Глава первая
ОТ СУДЕБ ЗАЩИТЫ НЕТ
Вадиму было четырнадцать, когда его отец Лев Плещеев ушел из семьи. С ума, что ли, сошли? Так хорошо жили, большой семьей, и еще был жив дед, инженер-кораблестроитель Иван Теодорович Регель, мамин папа, человек с квадратной рыже-седой бородой и голубыми глазами.
К деду в выходные дни приходили играть в преферанс его друзья, тоже корабелы. Мама, Вера Ивановна, звала пить чай. Корабелы с шуточками рассаживались за старинным столом с фигурными ножками. Один из гостей, Котов, над которым посмеивались за то, что он носил суконные боты «прощай, молодость», рассказывал о своем детстве в деревне.

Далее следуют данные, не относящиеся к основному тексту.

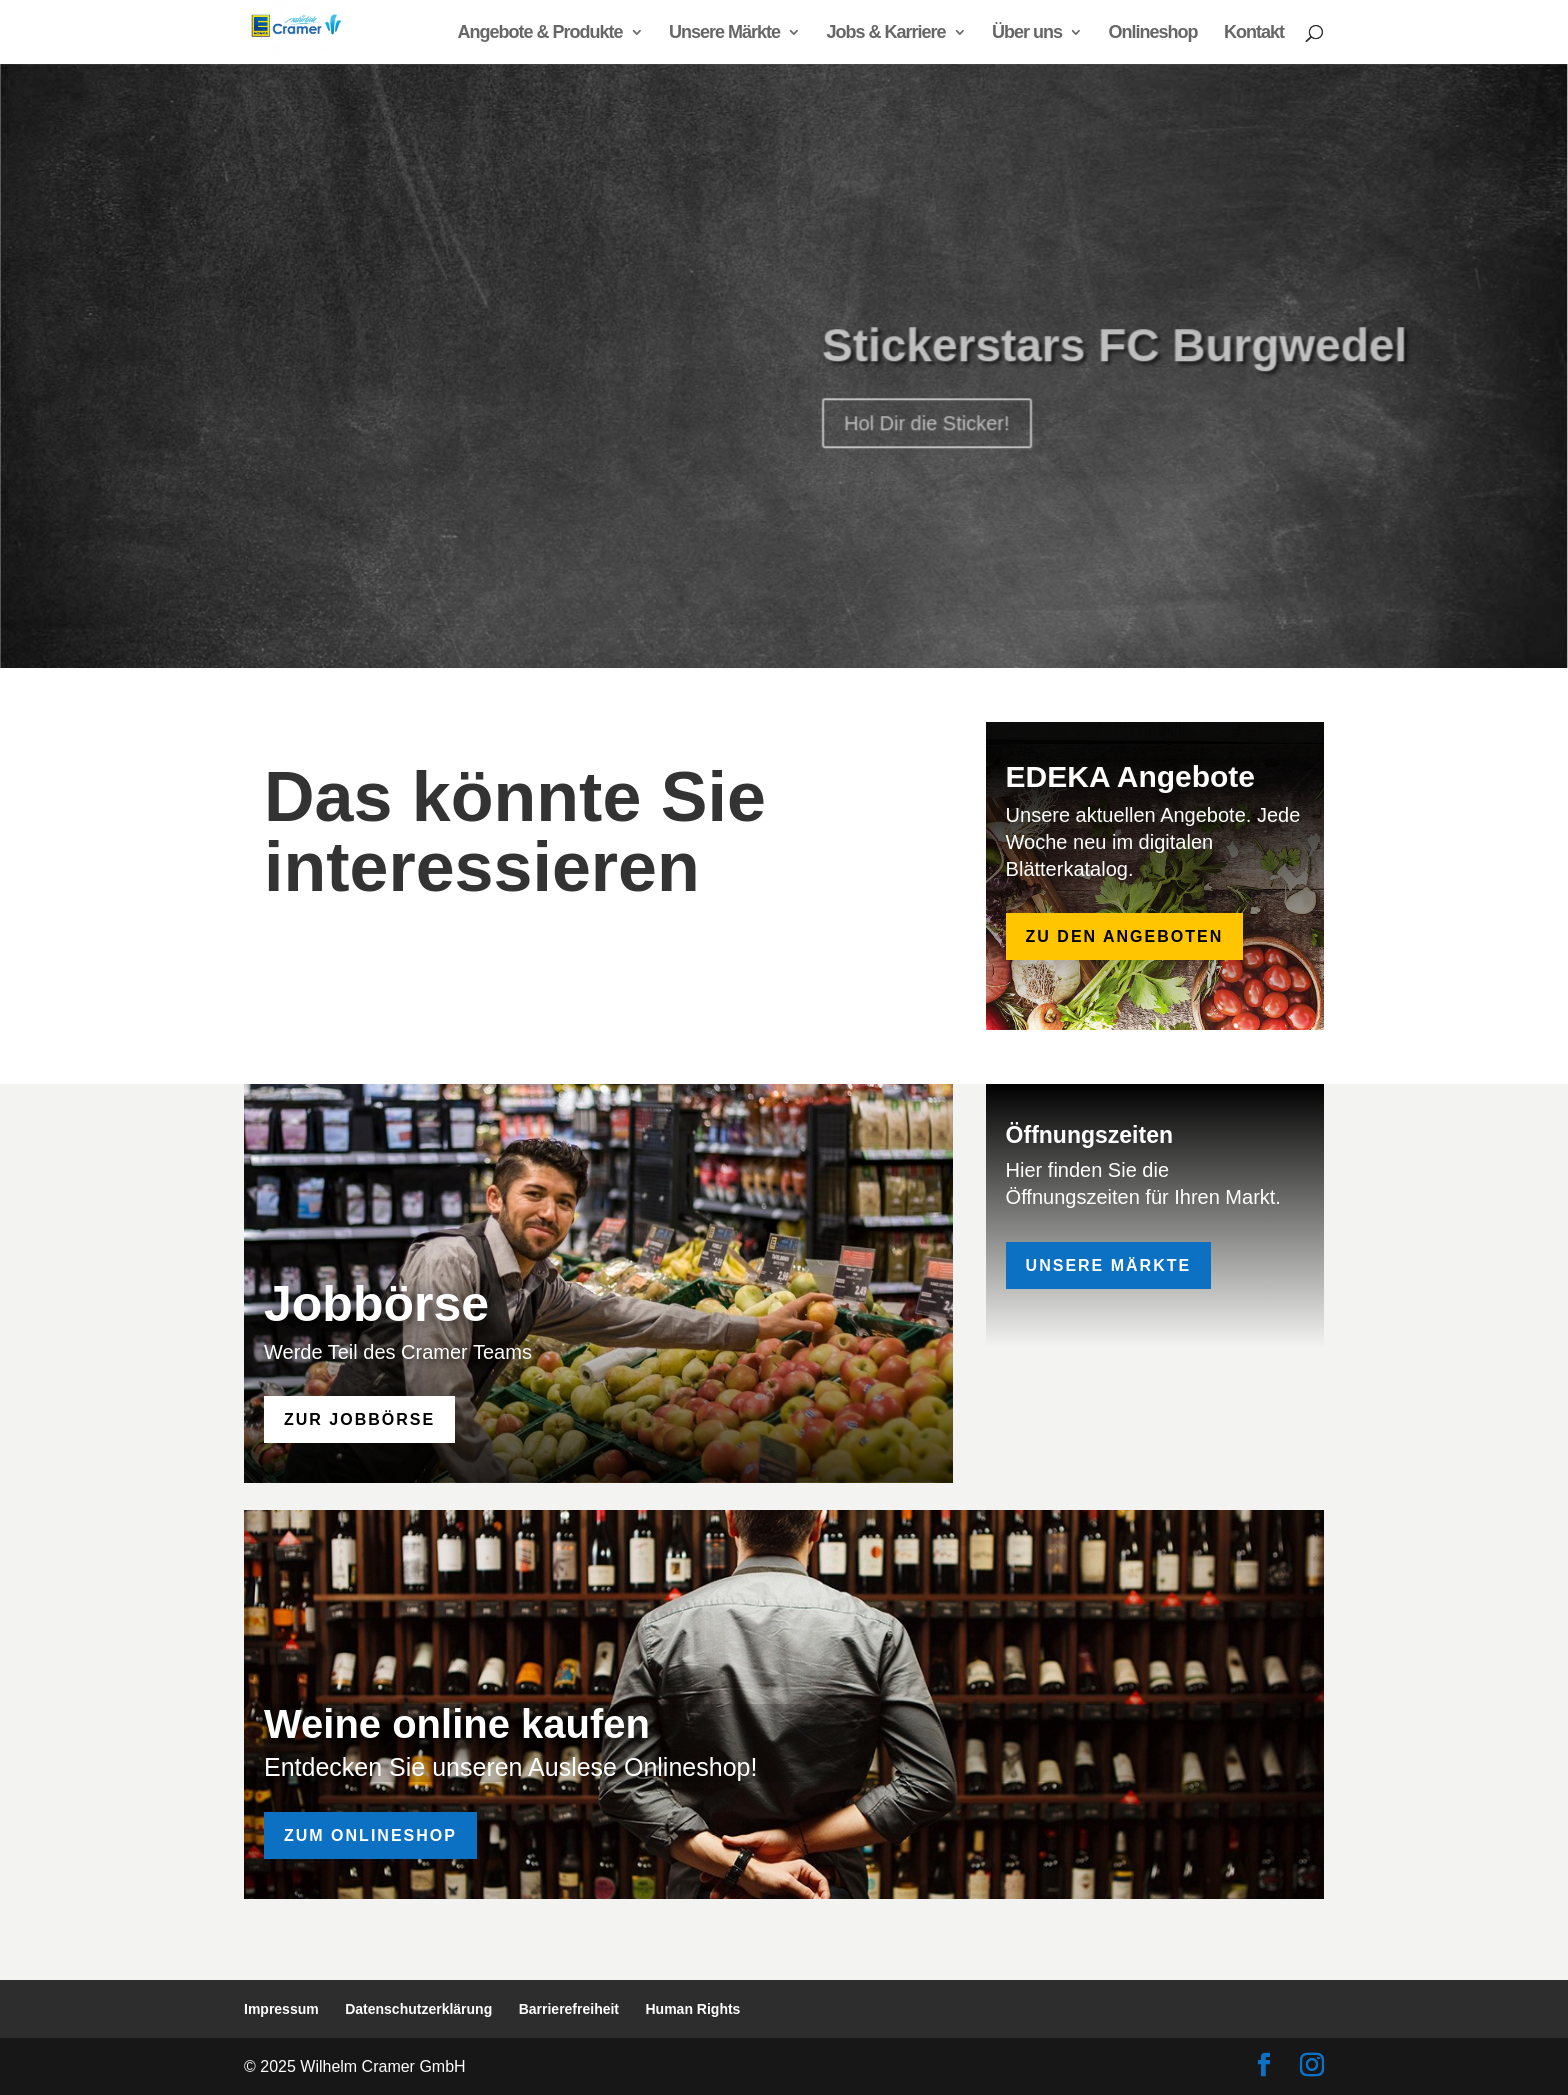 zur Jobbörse (359, 1419)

— Папаша у меня, — говорил он глуховатым голосом, — был, звольте-деть, свирепый мужик с пудовыми кулаками. Чуть что не по нём — такой даст подзатыльник, что вылетишь через сени во двор и в плетень врежешься. Да-а, — рассказывал Котов, мелкими глотками отпивая чай, — руки у папаши тяжелые, нрав бешеный, а вот, звольте-деть, сподобился мне образование дать. Сам отвез в Боровичи, уездный город, там старшая дочь, моя сестра, значит, жила, замужем за пожарным. Да-а. Ну, реальное училище и так далее — до кораблестроительного факультета питерского политеха.

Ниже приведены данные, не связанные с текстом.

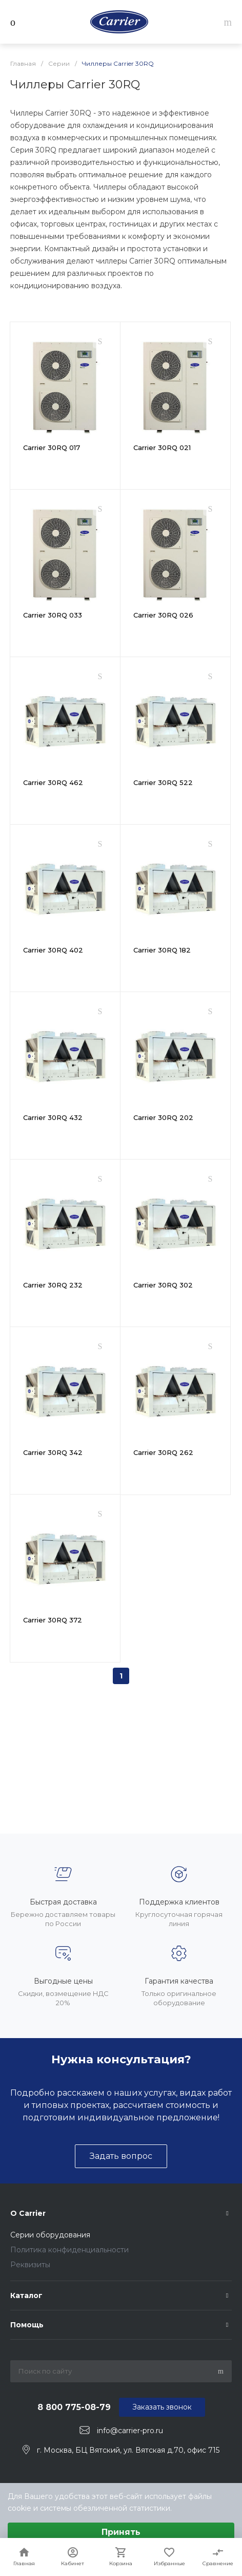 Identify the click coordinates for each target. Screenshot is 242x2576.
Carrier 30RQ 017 (51, 447)
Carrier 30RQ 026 (163, 615)
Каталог (26, 2295)
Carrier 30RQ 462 (53, 782)
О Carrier (28, 2213)
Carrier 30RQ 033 (52, 615)
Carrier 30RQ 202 (163, 1117)
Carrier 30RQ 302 (163, 1285)
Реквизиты (30, 2264)
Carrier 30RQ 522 (163, 782)
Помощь (27, 2324)
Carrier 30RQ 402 (53, 950)
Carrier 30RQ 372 (52, 1620)
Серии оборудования (50, 2234)
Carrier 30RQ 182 (162, 950)
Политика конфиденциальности (69, 2249)
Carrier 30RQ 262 (163, 1452)
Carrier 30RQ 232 (53, 1285)
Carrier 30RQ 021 (162, 447)
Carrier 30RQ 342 (53, 1452)
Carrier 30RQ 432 (53, 1117)
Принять (121, 2532)
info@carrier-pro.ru (130, 2430) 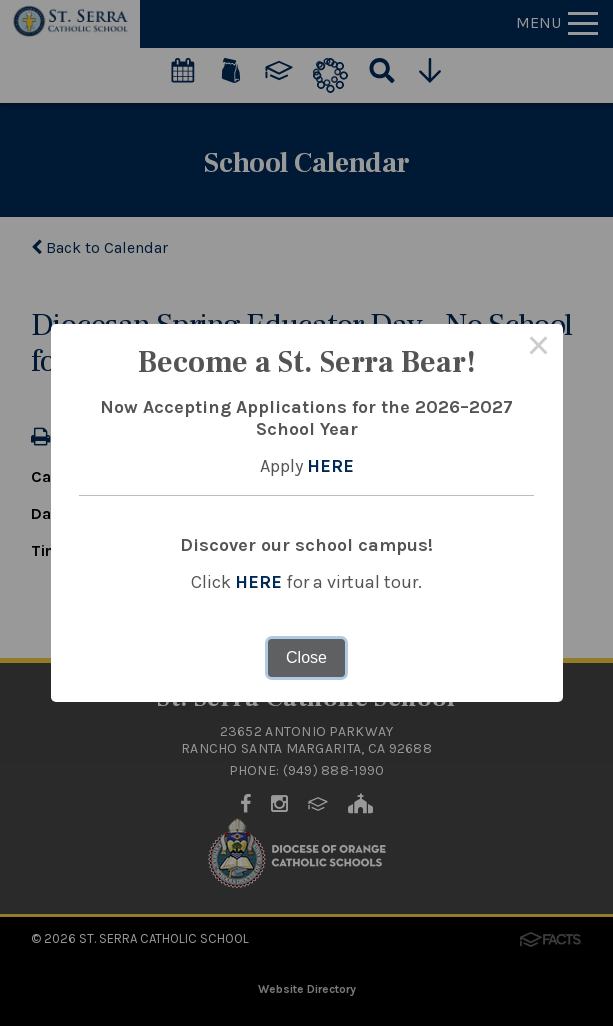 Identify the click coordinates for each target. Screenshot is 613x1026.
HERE (330, 466)
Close (306, 657)
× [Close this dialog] (539, 348) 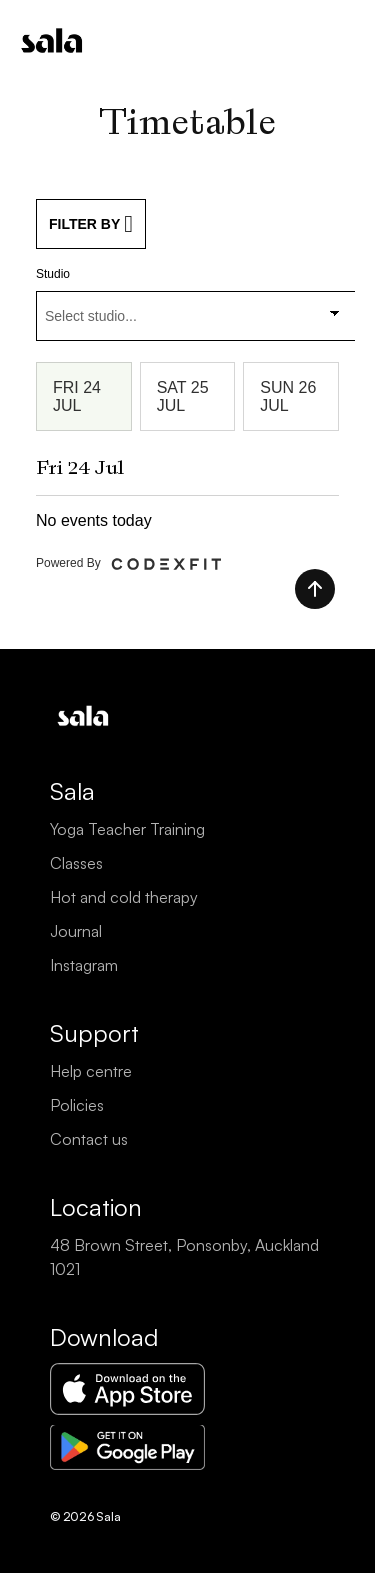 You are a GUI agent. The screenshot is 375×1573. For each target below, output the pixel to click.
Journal (76, 931)
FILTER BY (91, 224)
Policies (77, 1105)
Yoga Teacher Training (127, 829)
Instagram (84, 965)
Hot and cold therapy (124, 897)
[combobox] (196, 316)
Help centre (91, 1071)
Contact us (89, 1139)
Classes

— Борис Кузьмич, — спрашивал Лев Плещеев, отец Вадима, — а верно, что вы дружили с Евгением Замятиным?
— Ну уж, дружил! — отвечал Котов. — Взирал с почтением. Он, звольте-деть, был старше на пять лет.

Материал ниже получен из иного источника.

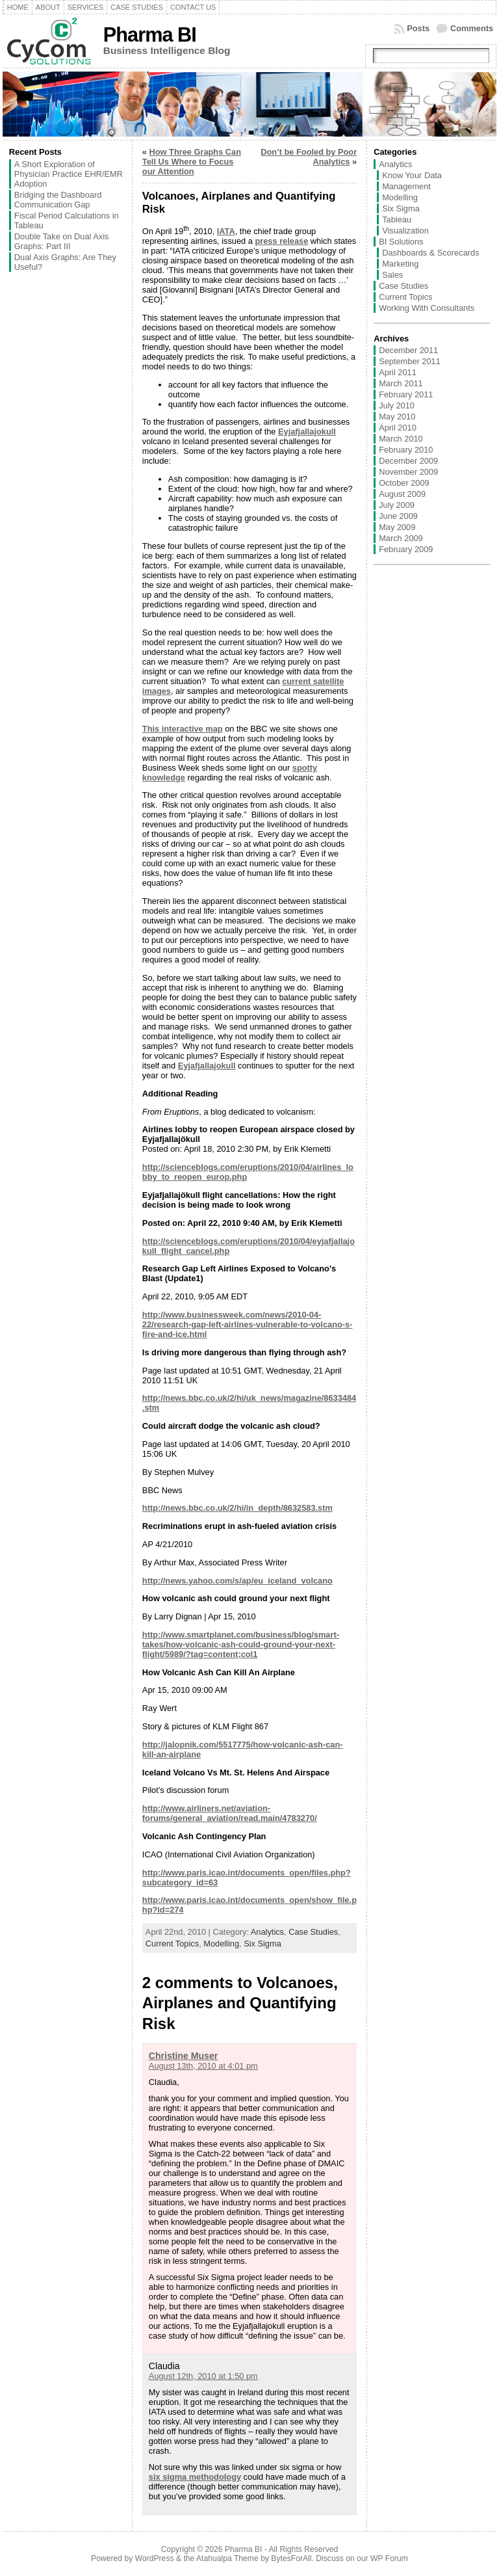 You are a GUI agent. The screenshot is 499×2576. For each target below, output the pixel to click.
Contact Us (193, 7)
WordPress (154, 2558)
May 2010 (397, 416)
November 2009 (408, 472)
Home (18, 7)
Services (85, 7)
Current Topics (172, 1943)
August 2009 (402, 494)
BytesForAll (291, 2558)
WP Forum (389, 2558)
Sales (392, 275)
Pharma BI (149, 34)
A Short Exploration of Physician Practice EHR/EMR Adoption (68, 174)
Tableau (396, 219)
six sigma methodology (195, 2477)
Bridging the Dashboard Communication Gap (57, 199)
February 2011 (406, 394)
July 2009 (397, 505)
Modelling (221, 1943)
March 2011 (401, 383)
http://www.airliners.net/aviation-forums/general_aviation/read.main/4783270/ (229, 1813)
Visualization (405, 230)
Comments (471, 28)
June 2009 (398, 516)
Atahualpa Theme (227, 2558)
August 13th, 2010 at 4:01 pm (203, 2066)
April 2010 (397, 427)
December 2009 (408, 461)
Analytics (267, 1932)
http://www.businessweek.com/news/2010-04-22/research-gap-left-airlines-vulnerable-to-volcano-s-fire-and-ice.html (247, 1324)
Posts (418, 28)
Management (406, 186)
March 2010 (401, 439)
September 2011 (410, 361)
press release (281, 241)
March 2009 (401, 538)
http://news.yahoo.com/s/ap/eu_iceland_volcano (237, 1581)
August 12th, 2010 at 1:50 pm (203, 2376)
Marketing (400, 264)
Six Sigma (262, 1943)
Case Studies (136, 7)
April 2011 (397, 372)
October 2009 (404, 483)
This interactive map (182, 729)
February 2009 (406, 549)
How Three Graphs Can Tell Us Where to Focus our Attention (191, 161)
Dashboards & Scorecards (430, 253)
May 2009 (397, 527)
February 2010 (406, 450)
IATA (226, 231)
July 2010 (397, 405)
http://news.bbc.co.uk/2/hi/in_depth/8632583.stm (237, 1508)
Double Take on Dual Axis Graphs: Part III (61, 241)
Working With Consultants (426, 308)
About (48, 7)
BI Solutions (401, 241)
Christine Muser (183, 2056)
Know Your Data (412, 175)
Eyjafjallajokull (307, 431)
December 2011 (408, 350)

Вступал в разговор, посмеиваясь, дед Иван Теодорович.
— Замятин окончил политех на два года раньше меня и преподавал по кафедре корабельной архитектуры. Уже война шла, я на Балтийском заводе работал, и однажды заявился к нам Замятин по какому-то делу. Поздоровались мы, и я спрашиваю: «Евгений Иванович, у вас в рассказе „Алатырь“ почтмейстер-князь рассуждает, что эсперанто объединит весь мир и настанет всеобщая любовь. Он, этот князь, вами придуман или с натуры взят?» Замятин, хе-хе, посмотрел на меня иронически и говорит: «Голубчик, я забыл логарифмическую линейку, будьте любезны, дайте мне свою на полчасика».
И заговорили они, корабелы, о Замятине горячо. Одни осуждали за то, что покинул Россию, другие выражали понимание: мол, писателю нужна свобода… полноте, сударь, никто ему не мешал… да как же не мешали? После «Уездного» ничего крупного не написал… Да-а, «Уездное»… звольте-деть, его Анфим Барыба в точь был, как у нас в уезде урядник… такая же страшная фигура-с… ну да, еще бы — воскресшая русская каменная баба… беспощадный каратель…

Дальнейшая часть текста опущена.